### [PROBLEM TO SOLVE]
Tally the lines below that hold the string "Kristus", and report the tally by itself.

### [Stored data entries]
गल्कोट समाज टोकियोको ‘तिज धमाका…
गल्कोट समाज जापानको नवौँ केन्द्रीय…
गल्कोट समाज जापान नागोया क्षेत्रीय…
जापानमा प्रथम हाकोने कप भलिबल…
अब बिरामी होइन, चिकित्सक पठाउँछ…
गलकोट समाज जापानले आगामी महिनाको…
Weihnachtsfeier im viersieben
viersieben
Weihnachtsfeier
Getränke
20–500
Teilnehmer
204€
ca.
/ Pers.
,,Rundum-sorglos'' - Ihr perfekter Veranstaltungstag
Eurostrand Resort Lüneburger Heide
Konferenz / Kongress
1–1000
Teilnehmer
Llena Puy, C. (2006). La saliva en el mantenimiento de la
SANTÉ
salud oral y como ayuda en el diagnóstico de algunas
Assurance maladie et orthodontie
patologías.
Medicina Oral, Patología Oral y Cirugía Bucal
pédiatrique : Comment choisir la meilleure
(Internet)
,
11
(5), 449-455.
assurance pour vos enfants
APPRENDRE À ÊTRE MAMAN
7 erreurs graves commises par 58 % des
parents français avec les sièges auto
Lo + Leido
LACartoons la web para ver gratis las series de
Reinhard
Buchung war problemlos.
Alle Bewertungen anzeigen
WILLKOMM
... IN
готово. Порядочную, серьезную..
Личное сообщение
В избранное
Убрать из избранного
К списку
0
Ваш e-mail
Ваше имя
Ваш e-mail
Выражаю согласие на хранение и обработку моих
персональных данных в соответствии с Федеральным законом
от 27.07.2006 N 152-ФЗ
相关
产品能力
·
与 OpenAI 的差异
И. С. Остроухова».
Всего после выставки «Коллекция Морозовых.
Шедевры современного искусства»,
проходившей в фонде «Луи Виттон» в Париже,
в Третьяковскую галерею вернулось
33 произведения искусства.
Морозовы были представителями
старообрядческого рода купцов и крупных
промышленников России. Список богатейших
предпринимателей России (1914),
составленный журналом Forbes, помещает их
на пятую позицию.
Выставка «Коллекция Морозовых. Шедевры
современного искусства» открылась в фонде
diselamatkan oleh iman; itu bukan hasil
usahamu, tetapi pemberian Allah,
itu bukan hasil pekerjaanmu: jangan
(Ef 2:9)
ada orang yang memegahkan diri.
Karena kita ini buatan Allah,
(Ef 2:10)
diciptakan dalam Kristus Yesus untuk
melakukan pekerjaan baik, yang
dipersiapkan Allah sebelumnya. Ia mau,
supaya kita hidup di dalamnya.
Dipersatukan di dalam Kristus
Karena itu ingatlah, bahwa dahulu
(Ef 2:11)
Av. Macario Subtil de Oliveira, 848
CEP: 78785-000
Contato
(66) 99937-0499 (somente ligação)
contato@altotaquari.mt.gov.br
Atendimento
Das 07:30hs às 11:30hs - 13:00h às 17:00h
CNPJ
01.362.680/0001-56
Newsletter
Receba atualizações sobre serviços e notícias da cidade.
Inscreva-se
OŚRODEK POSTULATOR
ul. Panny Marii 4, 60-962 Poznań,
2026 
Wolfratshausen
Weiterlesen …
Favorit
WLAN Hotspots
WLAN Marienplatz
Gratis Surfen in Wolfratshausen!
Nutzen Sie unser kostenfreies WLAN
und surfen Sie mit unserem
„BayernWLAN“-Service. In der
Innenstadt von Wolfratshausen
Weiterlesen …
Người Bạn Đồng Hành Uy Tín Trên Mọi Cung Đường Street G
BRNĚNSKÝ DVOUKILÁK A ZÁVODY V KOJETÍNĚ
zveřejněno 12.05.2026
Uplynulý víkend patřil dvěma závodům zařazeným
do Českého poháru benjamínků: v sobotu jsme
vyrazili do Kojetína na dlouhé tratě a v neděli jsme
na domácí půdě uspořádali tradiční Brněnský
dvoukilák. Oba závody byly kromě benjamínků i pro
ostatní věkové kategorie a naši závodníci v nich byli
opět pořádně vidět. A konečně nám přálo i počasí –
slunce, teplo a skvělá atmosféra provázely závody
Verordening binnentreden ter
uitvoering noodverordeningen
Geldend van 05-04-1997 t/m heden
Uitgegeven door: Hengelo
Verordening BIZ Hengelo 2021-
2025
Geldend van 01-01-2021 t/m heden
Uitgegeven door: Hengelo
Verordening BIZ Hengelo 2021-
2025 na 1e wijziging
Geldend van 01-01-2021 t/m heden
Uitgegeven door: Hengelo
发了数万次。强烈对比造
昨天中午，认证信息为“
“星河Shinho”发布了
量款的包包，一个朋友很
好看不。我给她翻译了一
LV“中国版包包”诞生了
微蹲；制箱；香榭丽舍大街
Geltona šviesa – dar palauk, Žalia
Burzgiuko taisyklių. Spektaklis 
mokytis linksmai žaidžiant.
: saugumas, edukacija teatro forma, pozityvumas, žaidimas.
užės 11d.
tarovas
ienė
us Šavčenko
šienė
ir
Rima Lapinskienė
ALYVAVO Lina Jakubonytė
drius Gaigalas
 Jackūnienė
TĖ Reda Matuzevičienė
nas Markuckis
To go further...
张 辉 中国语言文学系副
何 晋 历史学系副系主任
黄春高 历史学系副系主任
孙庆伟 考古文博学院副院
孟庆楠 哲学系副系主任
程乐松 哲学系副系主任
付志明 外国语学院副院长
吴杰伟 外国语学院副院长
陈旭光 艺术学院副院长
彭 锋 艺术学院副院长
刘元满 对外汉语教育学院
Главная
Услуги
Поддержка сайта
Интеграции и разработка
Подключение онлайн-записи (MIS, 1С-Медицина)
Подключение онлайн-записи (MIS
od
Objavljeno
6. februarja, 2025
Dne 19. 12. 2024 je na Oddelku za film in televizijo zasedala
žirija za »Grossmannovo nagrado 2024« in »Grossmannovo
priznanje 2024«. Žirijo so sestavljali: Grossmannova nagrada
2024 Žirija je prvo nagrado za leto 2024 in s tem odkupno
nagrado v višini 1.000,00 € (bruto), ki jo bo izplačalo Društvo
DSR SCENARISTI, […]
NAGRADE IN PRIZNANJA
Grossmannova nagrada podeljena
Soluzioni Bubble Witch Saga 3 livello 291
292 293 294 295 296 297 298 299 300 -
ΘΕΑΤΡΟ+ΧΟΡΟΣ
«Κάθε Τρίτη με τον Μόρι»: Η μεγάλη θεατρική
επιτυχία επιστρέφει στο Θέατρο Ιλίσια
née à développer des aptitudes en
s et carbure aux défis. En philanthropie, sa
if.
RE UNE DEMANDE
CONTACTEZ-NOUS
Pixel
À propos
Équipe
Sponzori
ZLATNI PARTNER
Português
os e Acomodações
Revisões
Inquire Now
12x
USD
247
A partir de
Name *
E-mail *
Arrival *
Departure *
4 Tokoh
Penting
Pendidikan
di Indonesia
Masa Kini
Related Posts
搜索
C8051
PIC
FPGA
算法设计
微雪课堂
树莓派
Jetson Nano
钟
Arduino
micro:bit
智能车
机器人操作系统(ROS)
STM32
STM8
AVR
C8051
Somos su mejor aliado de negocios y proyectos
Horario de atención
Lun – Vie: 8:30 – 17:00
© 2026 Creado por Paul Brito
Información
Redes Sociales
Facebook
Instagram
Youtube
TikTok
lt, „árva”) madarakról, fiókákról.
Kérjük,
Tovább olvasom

### [SOLVED EXERCISE]
2